Kothbauer führt hier aber ins Treffen, dass es nicht ratsam wäre, wenn eine Eigentümergemeinschaft mehrere Jahre lang überhaupt keine Rücklagen bildet. Denn dann würde die Gemeinschaft während dieses Zeitraums “über gar kein Vermögen verfügen”, womit schon “der Zahlungsrückstand eines einzigen Wohnungseigentümers die Zahlungsunfähigkeit der Eigentümergemeinschaft auslösen würde”. Sachgerechter sei es wohl, in solchen Fällen durchaus über einen etwas längeren Zeitraum von fünf oder sechs Jahren die Rücklage auf die Hälfte oder ein Drittel des vorgeschriebenen Ausmaßes zu kürzen.

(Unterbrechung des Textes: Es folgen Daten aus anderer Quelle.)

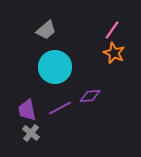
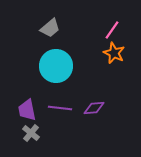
gray trapezoid: moved 4 px right, 2 px up
cyan circle: moved 1 px right, 1 px up
purple diamond: moved 4 px right, 12 px down
purple line: rotated 35 degrees clockwise
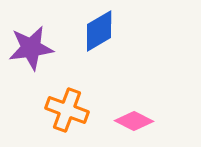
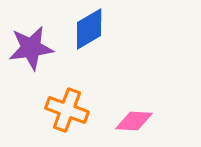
blue diamond: moved 10 px left, 2 px up
pink diamond: rotated 24 degrees counterclockwise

Auch eine Staffelung mit niedrig beginnenden und stetig ansteigenden Vorschreibungen nennt Kothbauer als denkbare Variante.

Bezüglich des dritten Ausnahmetatbestands, der Übernahme der Erhaltungspflichten durch die einzelnen Eigentümerinnen und Eigentümer, stelle sich ebenfalls die Frage, in welchem Ausmaß diese geregelt sein müsse, um tatsächlich diese Ausnahme begründen zu können. “Die Übernahme von Erhaltungspflichten lediglich im Ausmaß der in der Praxis oftmals gehandhabten ‘Fenstervereinbarungen’ oder nur für sonstige Teilbereiche genügt wohl nicht.” Und: Auch in diesem Ausnahmefall dürfe nicht auf die Ansparung jeglicher Rücklage verzichtet werden, so der Experte. (Martin Putschögl, 28.6.2022)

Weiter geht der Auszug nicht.